Mail fraud can be tricky to detect because there are many different types of schemes out there that may seem legitimate. Some of the most common mail scams targeting seniors today are phony sweepstakes, foreign lotteries, free prize or vacation scams, fake checks (see FakeChecks.org), donation requests from charities or government agencies that don't exist, get-rich chain letters, work-at-home schemes, inheritance and investment scams, and many more.
If your dad is getting any type of junk mail that is asking for money in exchange for free gifts or winnings, or if he's receiving checks that require him to wire money, you need to call the U.S. Postal Inspector Service at 877-876-2455 and report it, and then throw it away.
Unfortunately, once a person gets on these mail fraud lists, also known as "suckers lists," it's very difficult to get off. That's because these criminals regularly trade and sell mailing lists of people who they believe to be susceptible to fraud, and they won't remove a name when you request it.
Knowing this, a good first step to help protect your dad is to alert him to the different kinds of mail fraud and what to watch for. The U.S. Postal Inspection Service can help you with this. They offer a list of the different mail fraud schemes at PostalInspectors.uspis.gov.
Another option is to see if your dad would be willing to let you sort through his mail before he opens it so you can weed out the junk. You may want to have the post office forward his mail directly to you to ensure this.

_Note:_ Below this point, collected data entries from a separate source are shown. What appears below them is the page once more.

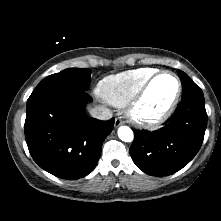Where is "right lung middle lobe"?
<instances>
[{
  "mask_svg": "<svg viewBox=\"0 0 221 221\" xmlns=\"http://www.w3.org/2000/svg\"><path fill=\"white\" fill-rule=\"evenodd\" d=\"M91 70L69 68L43 79L30 95L27 102L34 101L47 94L63 90H86L90 84Z\"/></svg>",
  "mask_w": 221,
  "mask_h": 221,
  "instance_id": "dd1d6c3e",
  "label": "right lung middle lobe"
}]
</instances>
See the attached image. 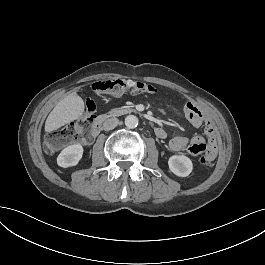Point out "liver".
Here are the masks:
<instances>
[{
	"mask_svg": "<svg viewBox=\"0 0 265 265\" xmlns=\"http://www.w3.org/2000/svg\"><path fill=\"white\" fill-rule=\"evenodd\" d=\"M84 112V101L73 92L63 98L48 115L45 131L52 132L79 118Z\"/></svg>",
	"mask_w": 265,
	"mask_h": 265,
	"instance_id": "obj_1",
	"label": "liver"
}]
</instances>
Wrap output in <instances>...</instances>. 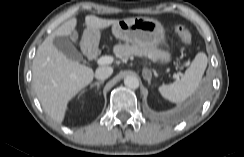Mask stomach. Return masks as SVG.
Masks as SVG:
<instances>
[{"instance_id":"0dacf381","label":"stomach","mask_w":244,"mask_h":157,"mask_svg":"<svg viewBox=\"0 0 244 157\" xmlns=\"http://www.w3.org/2000/svg\"><path fill=\"white\" fill-rule=\"evenodd\" d=\"M112 32L118 39L153 52L157 60L163 64L171 60L169 50L159 48L166 43L164 26L157 19L149 17L121 19L113 25Z\"/></svg>"}]
</instances>
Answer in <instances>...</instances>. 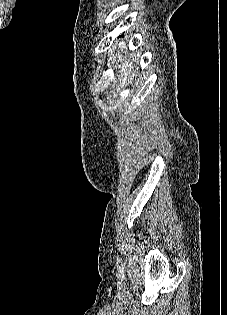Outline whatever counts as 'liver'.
<instances>
[{
	"label": "liver",
	"mask_w": 227,
	"mask_h": 315,
	"mask_svg": "<svg viewBox=\"0 0 227 315\" xmlns=\"http://www.w3.org/2000/svg\"><path fill=\"white\" fill-rule=\"evenodd\" d=\"M118 48H120V51L114 54L113 52L116 49V45H114L113 50H111L110 61L117 67L115 81L117 78L119 81L117 90H120V88H124L127 84L136 79L135 73L138 59L135 54H131L130 56L126 54L127 45L124 42H120Z\"/></svg>",
	"instance_id": "6515ba94"
}]
</instances>
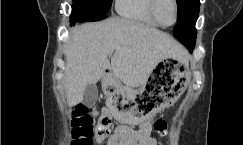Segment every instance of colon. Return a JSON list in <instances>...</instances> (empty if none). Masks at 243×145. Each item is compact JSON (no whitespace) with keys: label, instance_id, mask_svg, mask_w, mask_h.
<instances>
[{"label":"colon","instance_id":"colon-1","mask_svg":"<svg viewBox=\"0 0 243 145\" xmlns=\"http://www.w3.org/2000/svg\"><path fill=\"white\" fill-rule=\"evenodd\" d=\"M73 145H93V138H106L111 133V120L108 116L98 118L94 125V118L88 107L77 105L72 113ZM155 129L162 133L166 129V122L158 119L154 124Z\"/></svg>","mask_w":243,"mask_h":145}]
</instances>
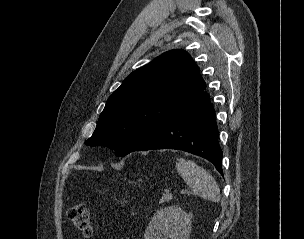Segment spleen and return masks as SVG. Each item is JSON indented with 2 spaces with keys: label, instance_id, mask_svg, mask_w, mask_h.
<instances>
[{
  "label": "spleen",
  "instance_id": "obj_1",
  "mask_svg": "<svg viewBox=\"0 0 304 239\" xmlns=\"http://www.w3.org/2000/svg\"><path fill=\"white\" fill-rule=\"evenodd\" d=\"M175 168L196 196L219 202L220 189L211 174L204 168L184 158L177 159Z\"/></svg>",
  "mask_w": 304,
  "mask_h": 239
}]
</instances>
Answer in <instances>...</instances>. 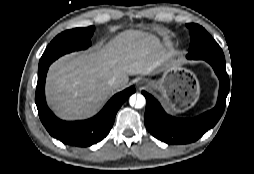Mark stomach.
<instances>
[{
  "mask_svg": "<svg viewBox=\"0 0 254 174\" xmlns=\"http://www.w3.org/2000/svg\"><path fill=\"white\" fill-rule=\"evenodd\" d=\"M165 104L174 112H184L193 107L200 96V84L196 75L176 61H170L162 78L152 82Z\"/></svg>",
  "mask_w": 254,
  "mask_h": 174,
  "instance_id": "obj_1",
  "label": "stomach"
}]
</instances>
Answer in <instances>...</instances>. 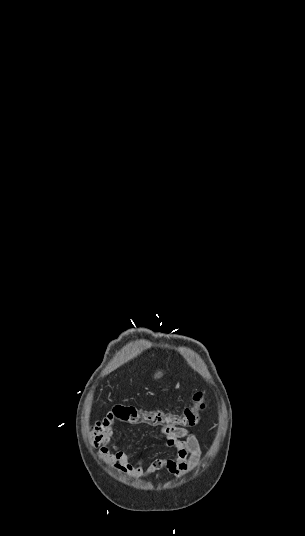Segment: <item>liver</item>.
Returning <instances> with one entry per match:
<instances>
[{
    "label": "liver",
    "mask_w": 305,
    "mask_h": 536,
    "mask_svg": "<svg viewBox=\"0 0 305 536\" xmlns=\"http://www.w3.org/2000/svg\"><path fill=\"white\" fill-rule=\"evenodd\" d=\"M162 374L161 372H158V374H156L155 378H161Z\"/></svg>",
    "instance_id": "liver-1"
}]
</instances>
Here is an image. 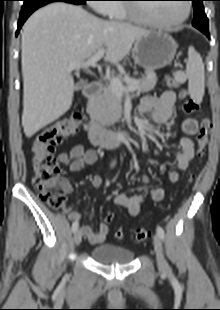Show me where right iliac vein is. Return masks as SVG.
Segmentation results:
<instances>
[{
    "label": "right iliac vein",
    "mask_w": 220,
    "mask_h": 310,
    "mask_svg": "<svg viewBox=\"0 0 220 310\" xmlns=\"http://www.w3.org/2000/svg\"><path fill=\"white\" fill-rule=\"evenodd\" d=\"M82 231L81 230H77L74 234V242H75V245H79L82 241Z\"/></svg>",
    "instance_id": "right-iliac-vein-1"
}]
</instances>
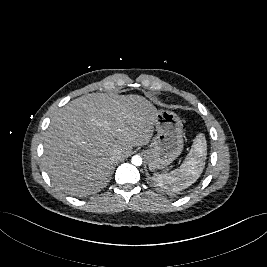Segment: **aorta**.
Masks as SVG:
<instances>
[{
    "mask_svg": "<svg viewBox=\"0 0 267 267\" xmlns=\"http://www.w3.org/2000/svg\"><path fill=\"white\" fill-rule=\"evenodd\" d=\"M131 162L135 166H140L142 164V158L138 155L132 157Z\"/></svg>",
    "mask_w": 267,
    "mask_h": 267,
    "instance_id": "762f6f07",
    "label": "aorta"
}]
</instances>
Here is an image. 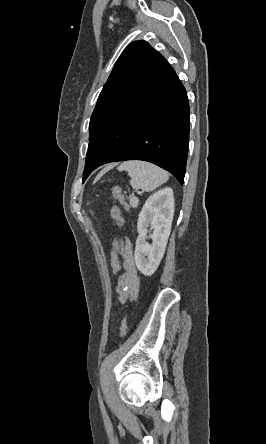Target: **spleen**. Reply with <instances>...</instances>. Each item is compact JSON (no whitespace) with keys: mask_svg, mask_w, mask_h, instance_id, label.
Instances as JSON below:
<instances>
[{"mask_svg":"<svg viewBox=\"0 0 266 444\" xmlns=\"http://www.w3.org/2000/svg\"><path fill=\"white\" fill-rule=\"evenodd\" d=\"M118 170L128 172L133 189H142L146 192L153 191L161 184L167 182L169 178L165 170L144 161L123 162L118 167Z\"/></svg>","mask_w":266,"mask_h":444,"instance_id":"spleen-1","label":"spleen"}]
</instances>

If your dad feels compelled to donate to certain charities, ask him to let you check them out first to make sure they're legitimate. You can do this at charity watchdog sites like CharityNavigator.org and Give.org.
Reduce Junk Mail
While scam artists aren't likely to take your dad's name off their mailing lists, most legitimate mail-order businesses will. To do this, start with the Direct Marketing Association, which offers a consumer opt-out service at DMAchoice.org. This won't eliminate all his junk mail, but it will reduce it. The opt-out service is $2 for 10 years if you register online, or $3 by mail.

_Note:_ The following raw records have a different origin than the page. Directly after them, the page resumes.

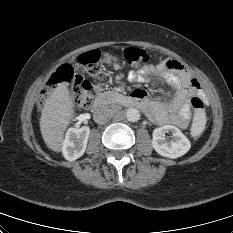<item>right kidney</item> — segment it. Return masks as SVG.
Returning <instances> with one entry per match:
<instances>
[{"label": "right kidney", "mask_w": 233, "mask_h": 233, "mask_svg": "<svg viewBox=\"0 0 233 233\" xmlns=\"http://www.w3.org/2000/svg\"><path fill=\"white\" fill-rule=\"evenodd\" d=\"M89 134L90 128L88 126L67 130L62 146V152L66 160L75 161L84 154Z\"/></svg>", "instance_id": "1"}]
</instances>
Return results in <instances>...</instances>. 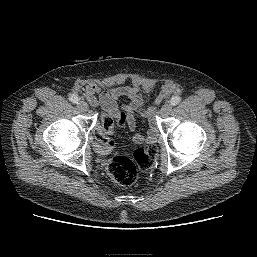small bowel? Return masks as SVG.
Returning a JSON list of instances; mask_svg holds the SVG:
<instances>
[{
	"mask_svg": "<svg viewBox=\"0 0 257 257\" xmlns=\"http://www.w3.org/2000/svg\"><path fill=\"white\" fill-rule=\"evenodd\" d=\"M173 84L167 82L163 87V93L169 94L173 91ZM84 96L91 106H101L107 115L117 118L125 117V122L137 143H153L158 135V128L152 108L148 107L146 100L135 86L113 87L104 89L96 84H88L84 88ZM123 97L128 102L120 103ZM141 117L147 123L146 133H136V118Z\"/></svg>",
	"mask_w": 257,
	"mask_h": 257,
	"instance_id": "obj_1",
	"label": "small bowel"
}]
</instances>
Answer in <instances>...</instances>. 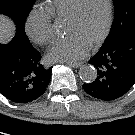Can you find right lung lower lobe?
Returning a JSON list of instances; mask_svg holds the SVG:
<instances>
[{
  "label": "right lung lower lobe",
  "instance_id": "obj_1",
  "mask_svg": "<svg viewBox=\"0 0 135 135\" xmlns=\"http://www.w3.org/2000/svg\"><path fill=\"white\" fill-rule=\"evenodd\" d=\"M41 54L24 30L17 28L13 40L0 45V93L15 103L36 100L46 91L52 67L44 68Z\"/></svg>",
  "mask_w": 135,
  "mask_h": 135
}]
</instances>
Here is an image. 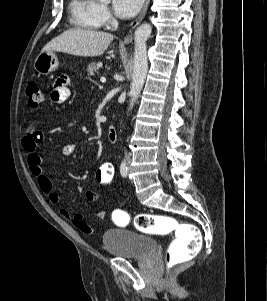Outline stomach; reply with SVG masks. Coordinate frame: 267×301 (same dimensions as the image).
I'll use <instances>...</instances> for the list:
<instances>
[{"label":"stomach","instance_id":"obj_1","mask_svg":"<svg viewBox=\"0 0 267 301\" xmlns=\"http://www.w3.org/2000/svg\"><path fill=\"white\" fill-rule=\"evenodd\" d=\"M58 66L59 62L54 51L41 52L34 62L35 70L43 75L55 71Z\"/></svg>","mask_w":267,"mask_h":301}]
</instances>
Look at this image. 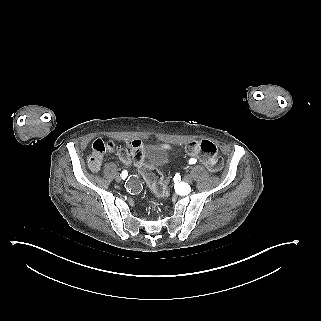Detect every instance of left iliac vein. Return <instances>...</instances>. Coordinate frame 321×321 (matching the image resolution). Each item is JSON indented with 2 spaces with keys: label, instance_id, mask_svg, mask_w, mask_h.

Then, to put a stop to the credit card and insurance offers he gets, call the consumer credit reporting industry opt-out service at 888-567-8688, and follow the automated prompts to opt him out for either five years or permanently. Be prepared to give his Social Security number and date of birth. You can also do this online at OptOutPrescreen.com. If you choose the permanent opt-out, you'll have to send a form in the mail.
You should also make sure your dad's home and cell phone numbers are registered with the National Do Not Call Registry (DoNotCall.gov, 888-382-1222), to help cut down on telemarketing calls.